**Required work:** Transcribe all of the data exactly. Omit the pictures.

Extracted page text data

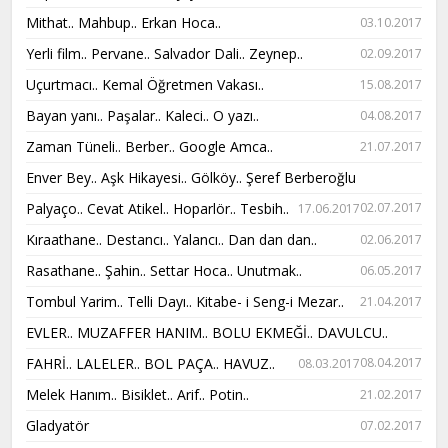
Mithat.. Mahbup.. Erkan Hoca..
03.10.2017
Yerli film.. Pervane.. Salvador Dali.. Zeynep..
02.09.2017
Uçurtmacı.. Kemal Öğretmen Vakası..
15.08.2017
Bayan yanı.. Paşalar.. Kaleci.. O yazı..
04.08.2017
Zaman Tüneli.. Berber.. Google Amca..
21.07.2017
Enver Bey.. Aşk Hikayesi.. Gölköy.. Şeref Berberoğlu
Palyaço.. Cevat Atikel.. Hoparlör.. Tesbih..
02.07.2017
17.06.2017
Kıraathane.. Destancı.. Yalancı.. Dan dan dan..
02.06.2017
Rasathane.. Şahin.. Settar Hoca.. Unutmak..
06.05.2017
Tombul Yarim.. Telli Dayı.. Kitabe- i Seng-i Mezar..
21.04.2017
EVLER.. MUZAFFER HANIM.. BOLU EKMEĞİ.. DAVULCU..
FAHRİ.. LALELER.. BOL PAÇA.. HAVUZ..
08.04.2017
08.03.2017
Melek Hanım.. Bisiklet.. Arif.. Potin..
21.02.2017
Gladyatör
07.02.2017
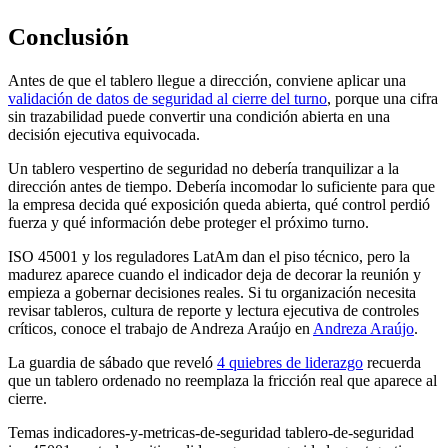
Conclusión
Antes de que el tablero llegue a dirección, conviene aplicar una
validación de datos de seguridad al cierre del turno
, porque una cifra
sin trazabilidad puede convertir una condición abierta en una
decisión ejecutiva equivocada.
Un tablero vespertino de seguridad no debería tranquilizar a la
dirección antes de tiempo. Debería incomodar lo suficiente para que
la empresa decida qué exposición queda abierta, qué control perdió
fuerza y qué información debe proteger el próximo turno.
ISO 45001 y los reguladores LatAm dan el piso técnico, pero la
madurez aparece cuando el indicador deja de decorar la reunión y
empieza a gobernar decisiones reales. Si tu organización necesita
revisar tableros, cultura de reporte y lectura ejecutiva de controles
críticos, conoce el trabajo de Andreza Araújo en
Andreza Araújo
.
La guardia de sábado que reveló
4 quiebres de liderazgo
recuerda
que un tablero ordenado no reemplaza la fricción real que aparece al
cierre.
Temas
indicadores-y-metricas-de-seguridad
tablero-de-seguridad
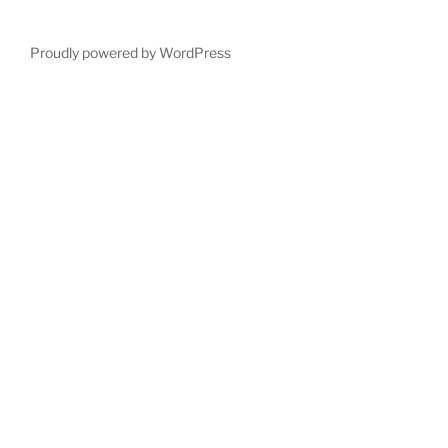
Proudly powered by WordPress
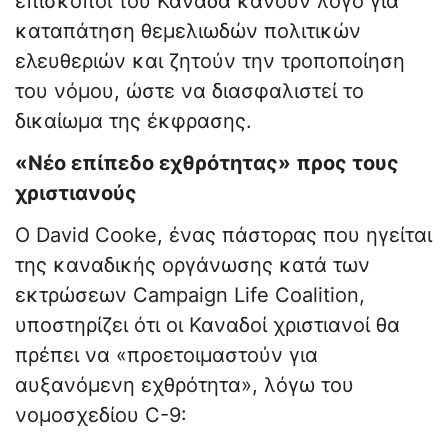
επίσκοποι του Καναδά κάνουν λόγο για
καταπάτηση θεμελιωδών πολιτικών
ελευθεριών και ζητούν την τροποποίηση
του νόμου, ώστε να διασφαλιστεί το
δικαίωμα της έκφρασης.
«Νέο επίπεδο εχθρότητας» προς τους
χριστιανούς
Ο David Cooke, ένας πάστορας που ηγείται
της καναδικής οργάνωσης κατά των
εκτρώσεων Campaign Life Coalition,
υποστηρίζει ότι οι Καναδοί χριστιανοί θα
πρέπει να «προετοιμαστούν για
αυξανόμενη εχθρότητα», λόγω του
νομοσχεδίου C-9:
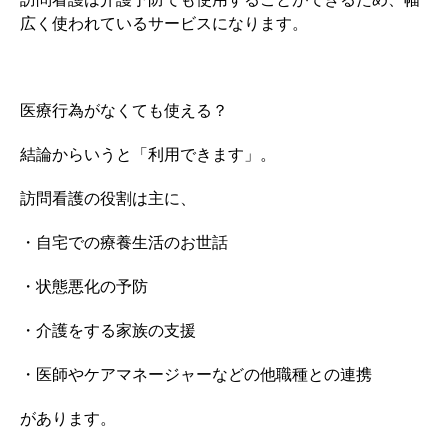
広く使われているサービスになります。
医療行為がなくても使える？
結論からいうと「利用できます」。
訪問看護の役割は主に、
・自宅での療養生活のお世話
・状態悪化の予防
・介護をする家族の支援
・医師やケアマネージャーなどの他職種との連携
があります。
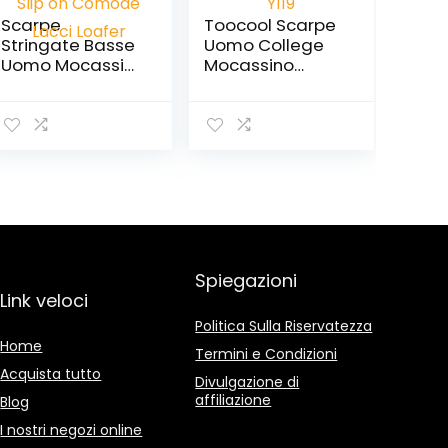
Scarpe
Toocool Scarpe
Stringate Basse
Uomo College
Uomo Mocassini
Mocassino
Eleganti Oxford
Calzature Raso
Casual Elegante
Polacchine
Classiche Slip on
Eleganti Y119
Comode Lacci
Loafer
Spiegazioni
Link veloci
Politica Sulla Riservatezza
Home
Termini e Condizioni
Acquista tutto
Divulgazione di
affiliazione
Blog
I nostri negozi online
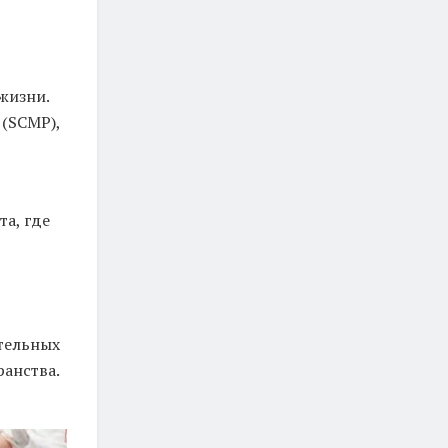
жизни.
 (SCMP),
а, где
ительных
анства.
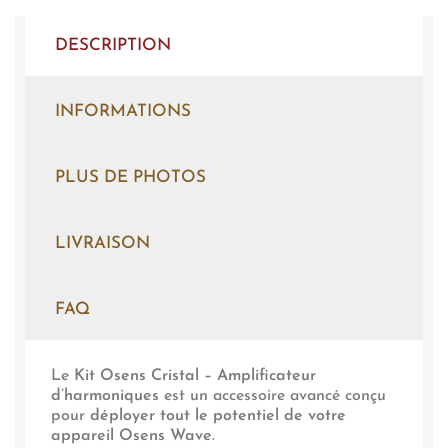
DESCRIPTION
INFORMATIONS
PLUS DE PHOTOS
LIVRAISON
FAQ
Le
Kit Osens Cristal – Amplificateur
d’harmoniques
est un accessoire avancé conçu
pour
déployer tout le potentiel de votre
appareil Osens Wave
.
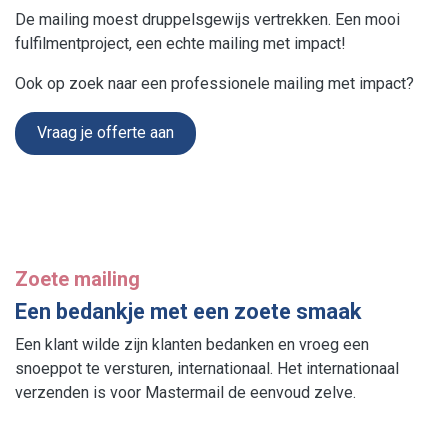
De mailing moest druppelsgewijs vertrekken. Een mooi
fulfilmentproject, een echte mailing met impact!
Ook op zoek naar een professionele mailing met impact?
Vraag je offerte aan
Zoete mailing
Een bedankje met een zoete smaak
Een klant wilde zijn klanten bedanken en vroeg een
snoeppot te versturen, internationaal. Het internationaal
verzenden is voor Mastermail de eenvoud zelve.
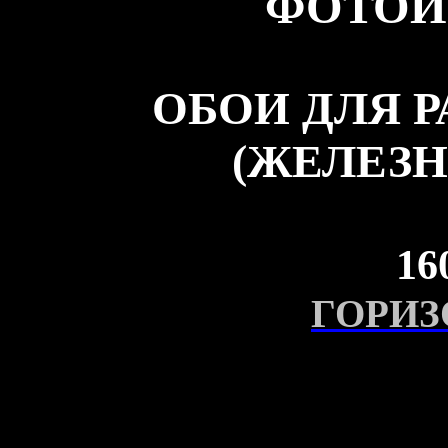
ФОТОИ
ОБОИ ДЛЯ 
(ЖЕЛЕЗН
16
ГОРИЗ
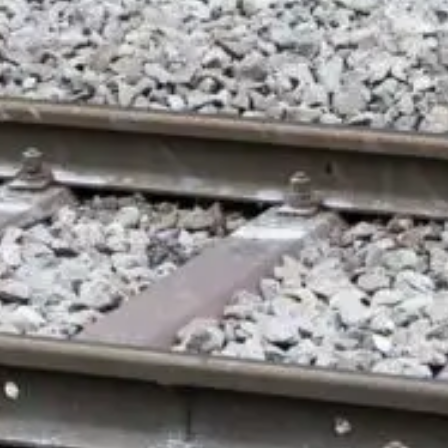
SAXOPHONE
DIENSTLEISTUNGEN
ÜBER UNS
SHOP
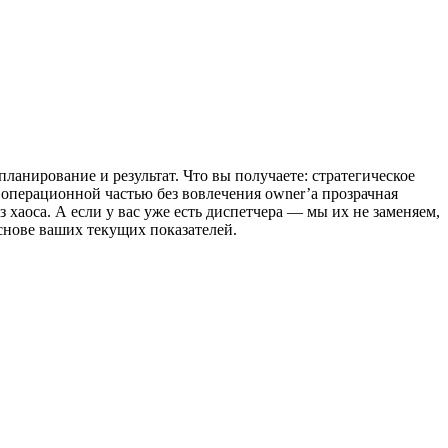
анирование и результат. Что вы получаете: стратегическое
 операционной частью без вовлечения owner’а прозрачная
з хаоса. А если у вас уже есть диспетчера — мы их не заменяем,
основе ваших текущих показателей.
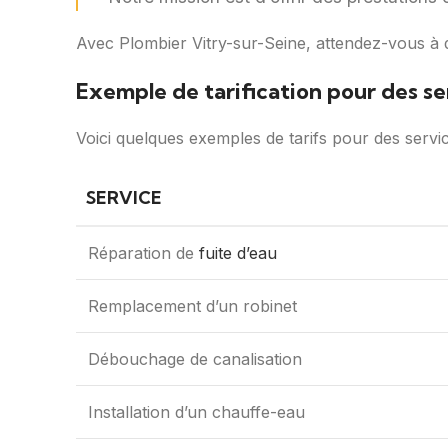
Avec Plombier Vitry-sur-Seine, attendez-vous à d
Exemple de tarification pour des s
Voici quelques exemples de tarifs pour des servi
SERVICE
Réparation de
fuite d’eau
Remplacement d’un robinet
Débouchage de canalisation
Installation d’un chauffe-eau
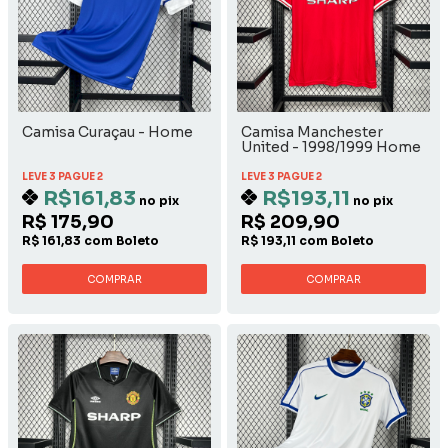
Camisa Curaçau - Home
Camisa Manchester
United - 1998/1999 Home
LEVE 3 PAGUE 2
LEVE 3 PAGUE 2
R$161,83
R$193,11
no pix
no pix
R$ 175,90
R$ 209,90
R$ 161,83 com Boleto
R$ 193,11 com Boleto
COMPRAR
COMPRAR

**Exercise output:**
Mithat.. Mahbup.. Erkan Hoca..
03.10.2017
Yerli film.. Pervane.. Salvador Dali.. Zeynep..
02.09.2017
Uçurtmacı.. Kemal Öğretmen Vakası..
15.08.2017
Bayan yanı.. Paşalar.. Kaleci.. O yazı..
04.08.2017
Zaman Tüneli.. Berber.. Google Amca..
21.07.2017
Enver Bey.. Aşk Hikayesi.. Gölköy.. Şeref Berberoğlu
Palyaço.. Cevat Atikel.. Hoparlör.. Tesbih..
02.07.2017
17.06.2017
Kıraathane.. Destancı.. Yalancı.. Dan dan dan..
02.06.2017
Rasathane.. Şahin.. Settar Hoca.. Unutmak..
06.05.2017
Tombul Yarim.. Telli Dayı.. Kitabe- i Seng-i Mezar..
21.04.2017
EVLER.. MUZAFFER HANIM.. BOLU EKMEĞİ.. DAVULCU..
FAHRİ.. LALELER.. BOL PAÇA.. HAVUZ..
08.04.2017
08.03.2017
Melek Hanım.. Bisiklet.. Arif.. Potin..
21.02.2017
Gladyatör
07.02.2017
Conclusión
Antes de que el tablero llegue a dirección, conviene aplicar una
validación de datos de seguridad al cierre del turno
, porque una cifra
sin trazabilidad puede convertir una condición abierta en una
decisión ejecutiva equivocada.
Un tablero vespertino de seguridad no debería tranquilizar a la
dirección antes de tiempo. Debería incomodar lo suficiente para que
la empresa decida qué exposición queda abierta, qué control perdió
fuerza y qué información debe proteger el próximo turno.
ISO 45001 y los reguladores LatAm dan el piso técnico, pero la
madurez aparece cuando el indicador deja de decorar la reunión y
empieza a gobernar decisiones reales. Si tu organización necesita
revisar tableros, cultura de reporte y lectura ejecutiva de controles
críticos, conoce el trabajo de Andreza Araújo en
Andreza Araújo
.
La guardia de sábado que reveló
4 quiebres de liderazgo
recuerda
que un tablero ordenado no reemplaza la fricción real que aparece al
cierre.
Temas
indicadores-y-metricas-de-seguridad
tablero-de-seguridad
Proudly powered by WordPress
επίσκοποι του Καναδά κάνουν λόγο για
καταπάτηση θεμελιωδών πολιτικών
ελευθεριών και ζητούν την τροποποίηση
του νόμου, ώστε να διασφαλιστεί το
δικαίωμα της έκφρασης.
«Νέο επίπεδο εχθρότητας» προς τους
χριστιανούς
Ο David Cooke, ένας πάστορας που ηγείται
της καναδικής οργάνωσης κατά των
εκτρώσεων Campaign Life Coalition,
υποστηρίζει ότι οι Καναδοί χριστιανοί θα
πρέπει να «προετοιμαστούν για
αυξανόμενη εχθρότητα», λόγω του
νομοσχεδίου C-9:
広く使われているサービスになります。
医療行為がなくても使える？
結論からいうと「利用できます」。
訪問看護の役割は主に、
・自宅での療養生活のお世話
・状態悪化の予防
・介護をする家族の支援
・医師やケアマネージャーなどの他職種との連携
があります。
Scarpe
Toocool Scarpe
Stringate Basse
Uomo College
Uomo Mocassini
Mocassino
Eleganti Oxford
Calzature Raso
Casual Elegante
Polacchine
Classiche Slip on
Eleganti Y119
Comode Lacci
Loafer
Spiegazioni
Link veloci
Politica Sulla Riservatezza
Home
Termini e Condizioni
Acquista tutto
Divulgazione di
affiliazione
Blog
I nostri negozi online
жизни.
 (SCMP),
а, где
ительных
анства.
DESCRIPTION
INFORMATIONS
PLUS DE PHOTOS
LIVRAISON
FAQ
Le
Kit Osens Cristal – Amplificateur
d’harmoniques
est un accessoire avancé conçu
pour
déployer tout le potentiel de votre
appareil Osens Wave
.
De mailing moest druppelsgewijs vertrekken. Een mooi
fulfilmentproject, een echte mailing met impact!
Ook op zoek naar een professionele mailing met impact?
Vraag je offerte aan
Zoete mailing
Een bedankje met een zoete smaak
Een klant wilde zijn klanten bedanken en vroeg een
snoeppot te versturen, internationaal. Het internationaal
verzenden is voor Mastermail de eenvoud zelve.
ФОТОИ
ОБОИ ДЛЯ 
(ЖЕЛЕЗН
16
ГОРИЗ
SAXOPHONE
DIENSTLEISTUNGEN
ÜBER UNS
SHOP
анирование и результат. Что вы получаете: стратегическое
 операционной частью без вовлечения owner’а прозрачная
з хаоса. А если у вас уже есть диспетчера — мы их не заменяем,
основе ваших текущих показателей.
Avec Plombier Vitry-sur-Seine, attendez-vous à d
Exemple de tarification pour des s
Voici quelques exemples de tarifs pour des servi
SERVICE
Réparation de
fuite d’eau
Remplacement d’un robinet
Débouchage de canalisation
Installation d’un chauffe-eau
Camisa Curaçau - Home
Camisa Manchester
United - 1998/1999 Home
LEVE 3 PAGUE 2
LEVE 3 PAGUE 2
R$161,83
R$193,11
no pix
no pix
R$ 175,90
R$ 209,90
R$ 161,83 com Boleto
R$ 193,11 com Boleto
COMPRAR
COMPRAR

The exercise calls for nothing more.